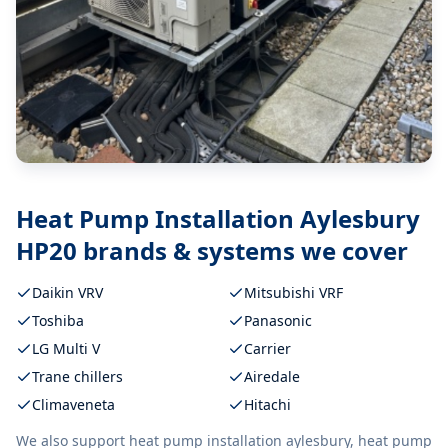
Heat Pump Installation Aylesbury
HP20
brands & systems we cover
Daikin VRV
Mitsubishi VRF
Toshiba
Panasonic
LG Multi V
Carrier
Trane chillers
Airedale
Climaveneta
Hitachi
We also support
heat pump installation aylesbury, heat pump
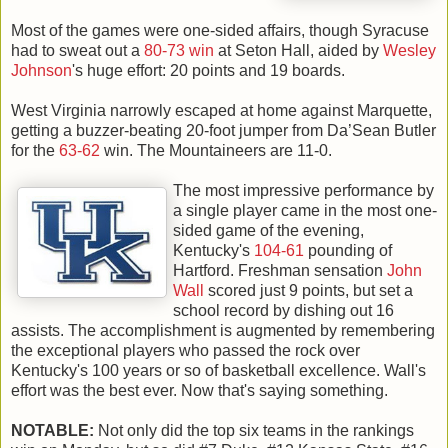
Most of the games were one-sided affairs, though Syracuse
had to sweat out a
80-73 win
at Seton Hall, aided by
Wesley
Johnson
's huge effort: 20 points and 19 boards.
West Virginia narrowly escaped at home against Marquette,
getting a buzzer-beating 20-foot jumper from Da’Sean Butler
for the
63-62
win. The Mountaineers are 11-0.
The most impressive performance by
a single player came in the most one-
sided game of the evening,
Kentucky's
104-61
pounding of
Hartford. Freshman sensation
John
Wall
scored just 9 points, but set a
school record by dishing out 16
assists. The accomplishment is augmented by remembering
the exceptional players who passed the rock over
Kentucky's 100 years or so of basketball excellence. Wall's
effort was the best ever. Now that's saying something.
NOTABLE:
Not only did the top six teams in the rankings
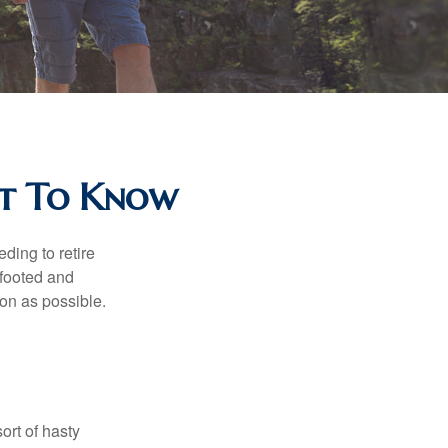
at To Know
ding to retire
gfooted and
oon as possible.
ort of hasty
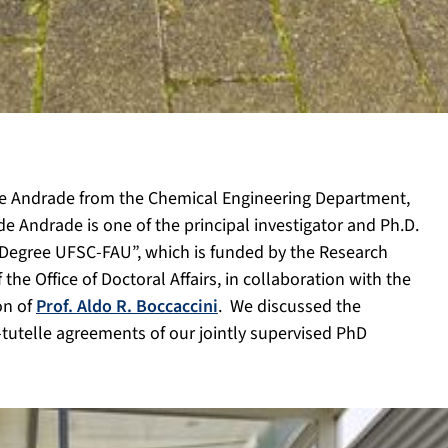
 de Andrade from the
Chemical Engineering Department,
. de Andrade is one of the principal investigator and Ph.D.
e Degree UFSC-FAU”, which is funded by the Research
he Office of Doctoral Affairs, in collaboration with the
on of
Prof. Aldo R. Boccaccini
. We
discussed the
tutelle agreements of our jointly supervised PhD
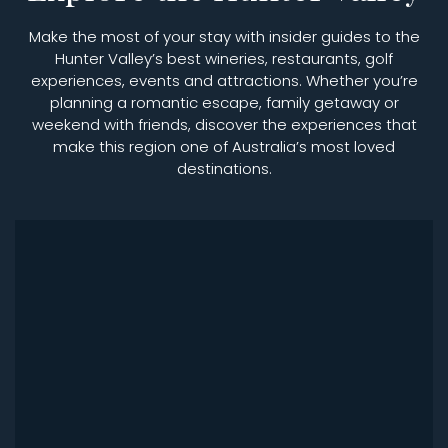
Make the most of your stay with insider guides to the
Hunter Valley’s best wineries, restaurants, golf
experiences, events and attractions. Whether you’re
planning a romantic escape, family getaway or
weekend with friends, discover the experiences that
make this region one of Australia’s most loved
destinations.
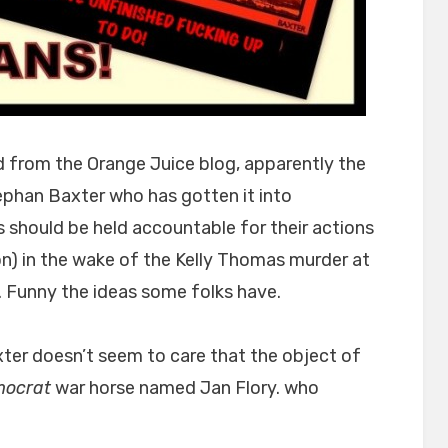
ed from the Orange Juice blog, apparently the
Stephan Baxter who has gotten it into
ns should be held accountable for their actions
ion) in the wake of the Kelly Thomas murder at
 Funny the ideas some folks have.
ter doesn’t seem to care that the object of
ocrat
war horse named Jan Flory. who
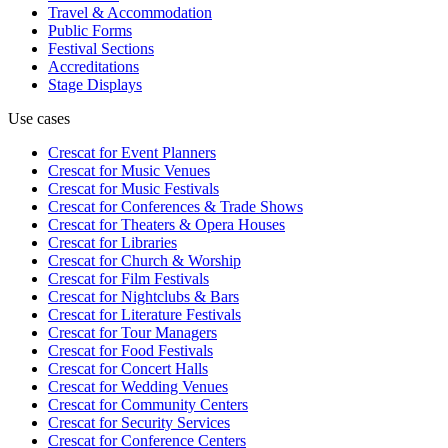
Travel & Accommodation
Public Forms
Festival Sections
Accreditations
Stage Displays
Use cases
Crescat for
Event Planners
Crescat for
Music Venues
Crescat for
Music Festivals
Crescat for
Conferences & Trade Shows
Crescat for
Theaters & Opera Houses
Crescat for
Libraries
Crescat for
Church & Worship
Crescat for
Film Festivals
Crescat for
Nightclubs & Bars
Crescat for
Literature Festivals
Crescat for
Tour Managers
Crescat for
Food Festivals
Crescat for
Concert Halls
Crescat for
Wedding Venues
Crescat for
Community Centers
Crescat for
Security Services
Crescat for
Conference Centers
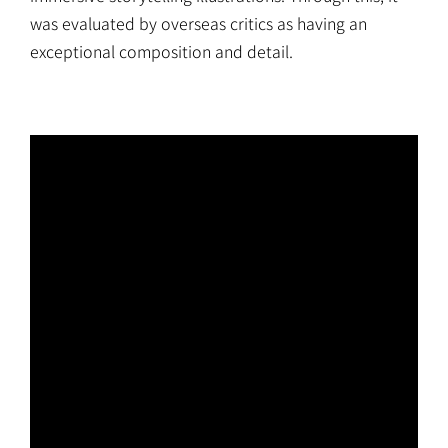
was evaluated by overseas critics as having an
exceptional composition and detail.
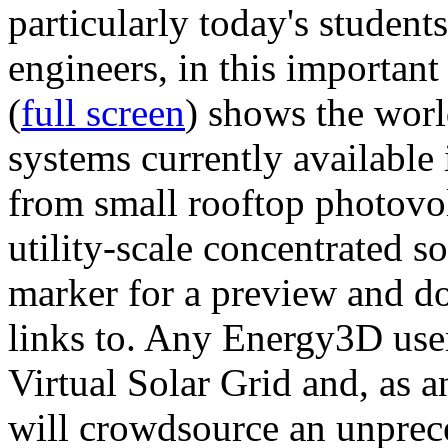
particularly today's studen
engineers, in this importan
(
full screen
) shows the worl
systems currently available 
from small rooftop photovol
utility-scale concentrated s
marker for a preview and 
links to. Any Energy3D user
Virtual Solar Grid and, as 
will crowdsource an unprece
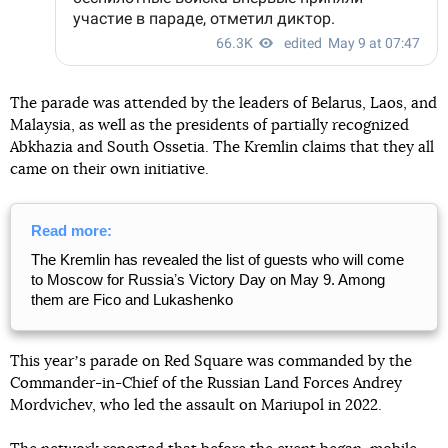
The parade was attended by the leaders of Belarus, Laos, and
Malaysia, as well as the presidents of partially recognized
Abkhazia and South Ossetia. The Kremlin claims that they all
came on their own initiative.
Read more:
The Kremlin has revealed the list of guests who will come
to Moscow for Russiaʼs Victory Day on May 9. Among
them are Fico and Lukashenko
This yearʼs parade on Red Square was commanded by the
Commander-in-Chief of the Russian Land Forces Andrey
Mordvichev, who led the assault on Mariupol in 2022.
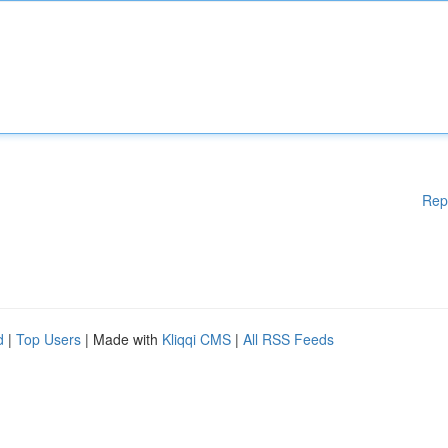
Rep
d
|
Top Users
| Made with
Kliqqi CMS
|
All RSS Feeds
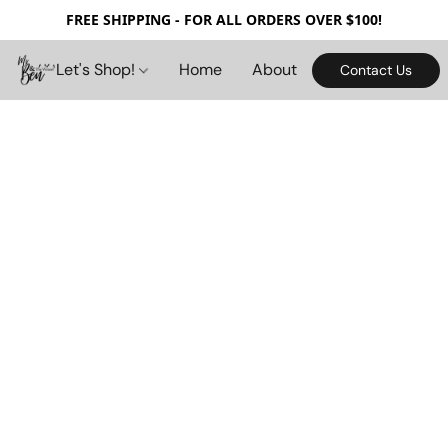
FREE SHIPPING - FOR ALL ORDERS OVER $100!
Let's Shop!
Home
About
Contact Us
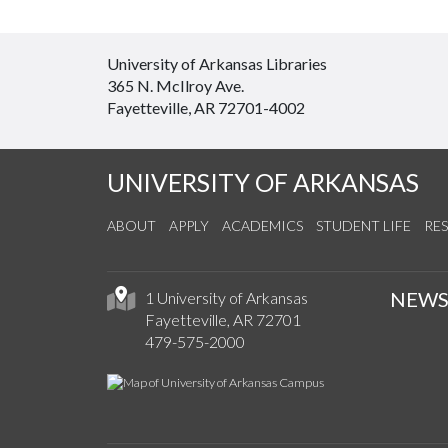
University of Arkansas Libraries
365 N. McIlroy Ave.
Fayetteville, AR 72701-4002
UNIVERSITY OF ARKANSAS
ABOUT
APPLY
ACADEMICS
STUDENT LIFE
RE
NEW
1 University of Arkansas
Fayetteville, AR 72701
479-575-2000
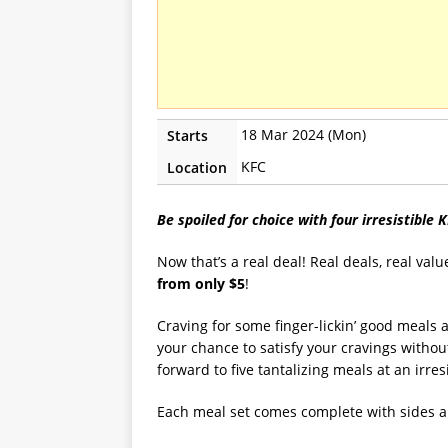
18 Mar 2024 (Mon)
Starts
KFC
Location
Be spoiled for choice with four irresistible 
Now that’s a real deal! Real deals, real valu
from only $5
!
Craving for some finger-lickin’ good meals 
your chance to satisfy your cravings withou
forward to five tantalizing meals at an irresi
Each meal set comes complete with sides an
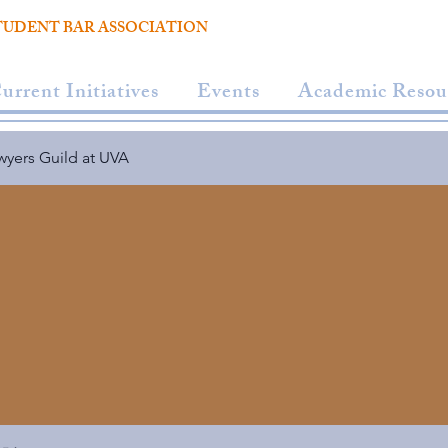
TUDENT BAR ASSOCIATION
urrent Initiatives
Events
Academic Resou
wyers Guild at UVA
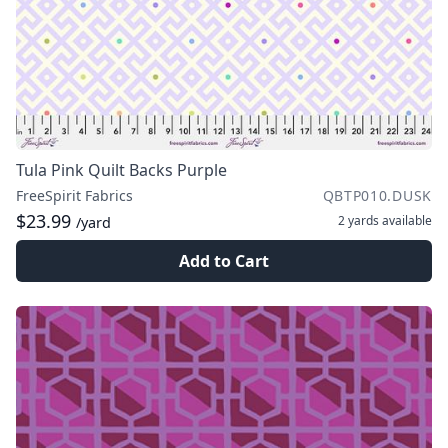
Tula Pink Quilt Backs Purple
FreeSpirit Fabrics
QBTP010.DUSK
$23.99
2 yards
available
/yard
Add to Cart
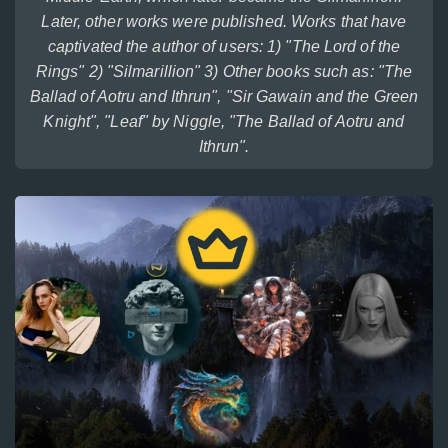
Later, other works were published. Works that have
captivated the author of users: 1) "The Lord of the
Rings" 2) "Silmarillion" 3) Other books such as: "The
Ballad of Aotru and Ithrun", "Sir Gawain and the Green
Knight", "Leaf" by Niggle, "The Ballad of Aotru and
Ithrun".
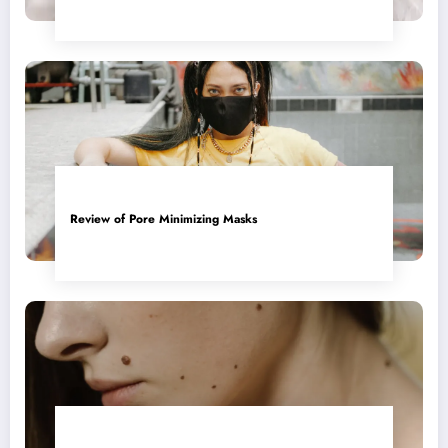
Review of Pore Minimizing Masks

==========

» What is required:
In how many lines of the listing does the word "experiences" appear? Give the number by itself.

» Problem solution:
2